Web-Application Persistence: JDO & More
Virtually all significant Web applications have a need for a persistence service. Persistence is simply a means of preserving information from one session to another. It often implies some form of database, but this is not a given. The type and sophistication of persistence required will vary widely—some will need very simple persistence, and others will require immense scalability, failover, two-phase commit, and other distributed capabilities. In this article, we'll briefly review persistence techniques, and examine a fairly new Java API designed to bring some uniformity to these techniques. We'll also talk about what impact this has particularly on Web application development.
Back when dinosaurs and mainframes ruled the earth, the filesystem was the only game in town. Depending on the application, there may indeed be nothing wrong with using the filesystem for persistent storage today.
The need to efficiently retrieve specific data from large data files soon made various indexing methodologies popular, and more complex data relationships gave rise to hierarchical and network databases. These systems, although representing relationships between data well, do not lend themselves particularly well to ad-hoc queries, where the structure of the query is not necessarily known beforehand.
By the time of the introduction of the Java platform, the most common form of complex data storage for applications was the relational database management system (RDBMS). As a storage and retrieval mechanism for row-oriented data, the RDBMS is hard to beat. When you add the fact that thousands of tools, utilities, and applications are available for RDBMS systems, their enormous popularity is further explained. RDBMSes are also very good at handling ad-hoc queries, making them ideal for Web-based executive information systems where the user builds queries, as opposed to just executing pre-defined reports.
Although it is not native Java, the expressive power of SQL is substantial, and the query language portion is at least relatively standardized. An interface to access this query language was required, and the Java DataBase Connectivity API (JDBC) was created in response to this need. JDBC allowed Java applications to connect in a standard way to many different types of Java databases, and removed the need to have a separate API for each type of RDBMS you wanted to talk to. Each database still had its SQL peculiarities, however, and the data definition language (DDL) was even less standardized across databases. Applications still tended to end up supporting only one or at most a few types of database engines.
Java, though, no matter how well integrated with a relational database, is still an object-oriented language. There is always, therefore, a kind of impedance mismatch between the table-oriented design of a relational system and the internal object-oriented structure of a well-designed Java application.
The Object-oriented database (ODBMS) offers one solution to this problem, by essentially avoiding the problem entirely. ODBMSes store objects directly, and are in some respects more sophisticated cousins to older Network and Hierarchical databases, in that the relationships between data elements are stored explicitly. A Customer object might have a method called "getInvoices" that returns a Set of Invoice objects, for example. This makes ODBMS work very well with Java, but reintroduces the same set of issues that led to the development of the RDBMS to some degree: Query tools must be written to talk to each ODBMS, and changing data structures can sometimes be a problem once a database is established. ODBMSes have a niche where their advantages outweigh their limitations, however, and should be investigated as an option when building an application.

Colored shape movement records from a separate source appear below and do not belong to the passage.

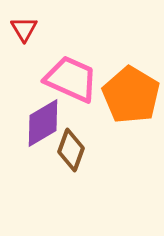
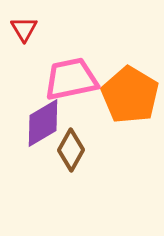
pink trapezoid: rotated 36 degrees counterclockwise
orange pentagon: moved 1 px left
brown diamond: rotated 9 degrees clockwise
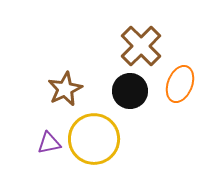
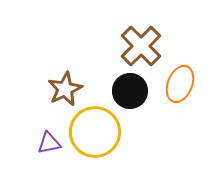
yellow circle: moved 1 px right, 7 px up
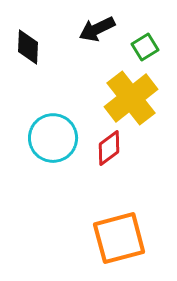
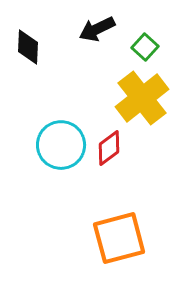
green square: rotated 16 degrees counterclockwise
yellow cross: moved 11 px right
cyan circle: moved 8 px right, 7 px down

Another choice, perhaps numerically the most popular in Web applications, is the object-relational mapping layer. This is a framework or library that provides a means to "map" objects and relationships between objects to tables and columns in a relational database, then manages this mapping during the execution of the Java application. This frees the developer from dealing with SQL directly, thus avoiding the different "dialects" of SQL, and to a significant degree offers the advantages of an ODBMS while retaining the flexibility and ubiquity of relational database engines. This category includes projects such as the popular Hibernate, Apache's Torque and Object-Relational Bridge, and many others, both open source and commercial. Each has their strengths and weaknesses, and must be evaluated in light of the need in the given situation.

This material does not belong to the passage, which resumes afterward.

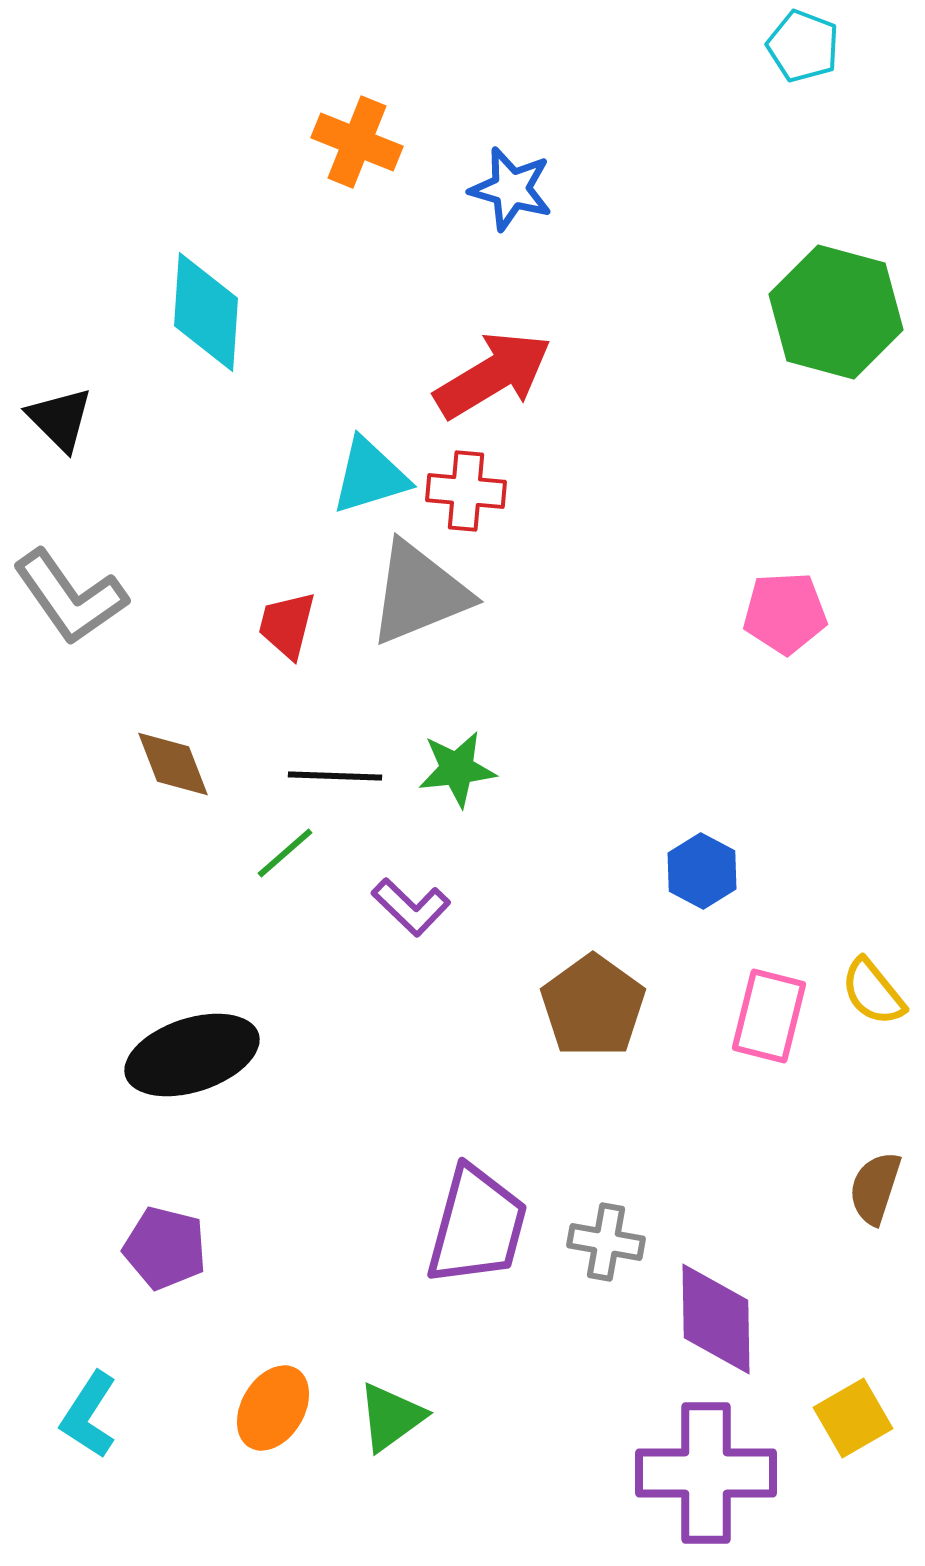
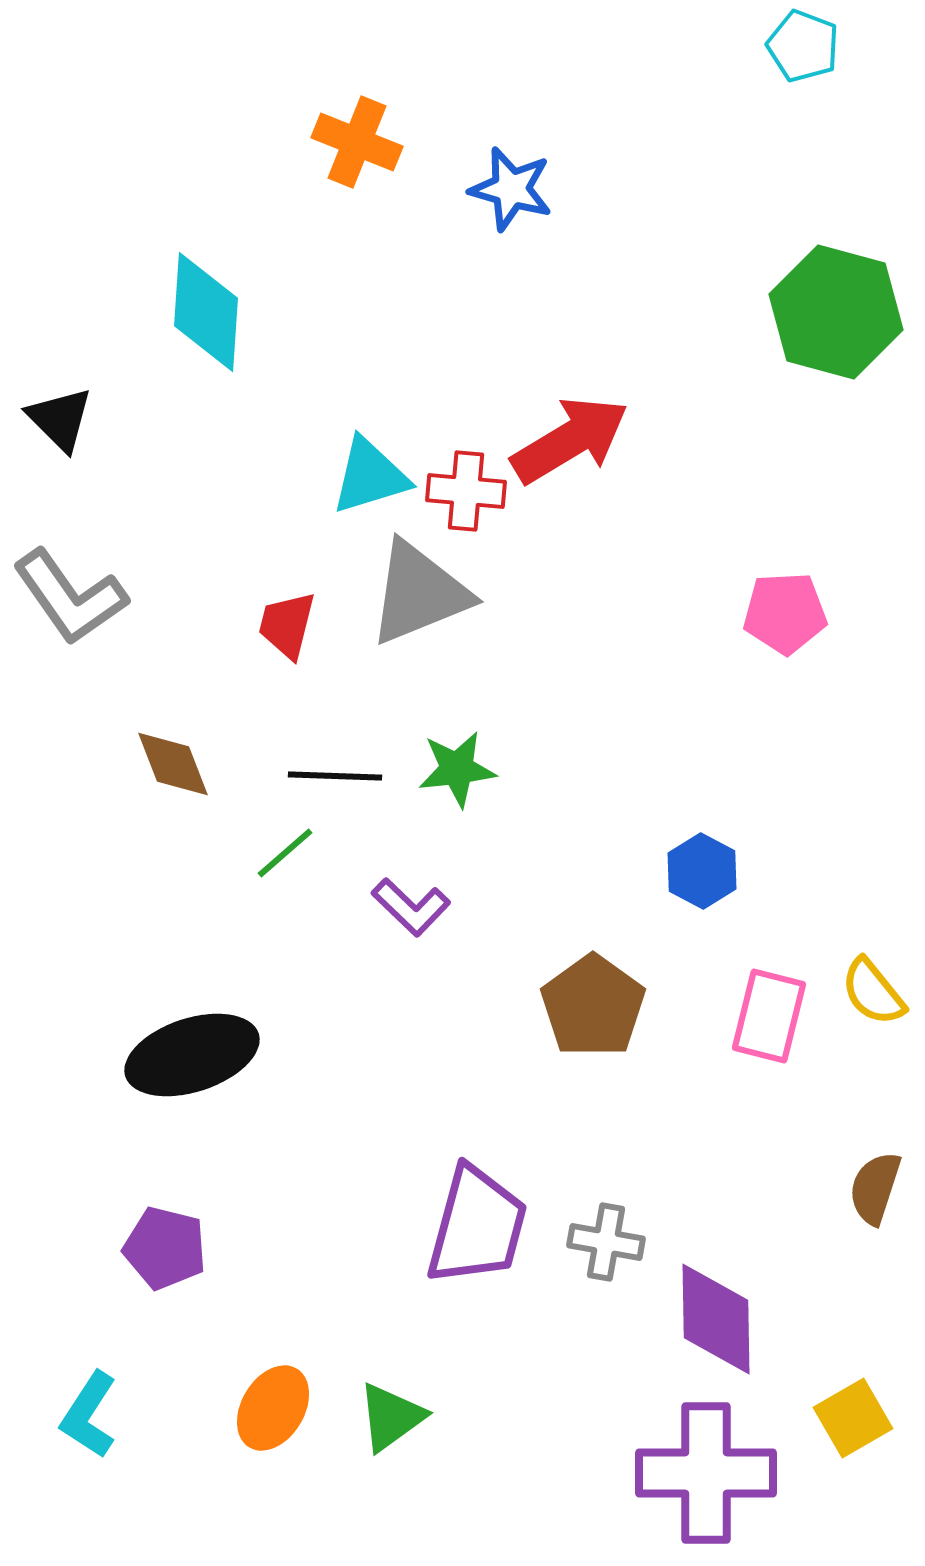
red arrow: moved 77 px right, 65 px down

Of course, any Java application, Web-based or otherwise, always has the choice to use a J2EE container that provides Entity bean handling. Entity beans, the persistence mechanism provided by the EJB standard, have come a long way since their initial introduction, when many developers considered them too overhead-intensive, especially for Web applications. They do (depending on the support of the container) offer the promise of high scalability, however, and are often the choice for very large development projects. Many tools make writing the several files required for each Entity EJB easier, reducing the burden on the developer. Often Entity EJBs will use JDBC as the underlying mechanism to communicate with the database.
There are many other choices besides databases, however, no matter what the type or the access method. Prevayler (www.prevayler.org), for example, is an intriguing example of a project that simply extends Java's serialization mechanism with a logging capability, keeping all data in memory and simply writing a periodic snapshot to disk. The log provides protection from crashes, as it can be applied to the last snapshot to restore the system state. For Web-applications that use relatively small databases (e.g. Those that can fit entirely in memory), this is a very attractive approach, and of course its performance is hard to beat. Prevayler also offers no difficulty in Java-to-database mapping: there simply isn't any, as the Java objects are stored directly. If your application fits this category, and perhaps if your developers are not as familiar with relational databases in any case, a tool such as Prevayler might be the answer.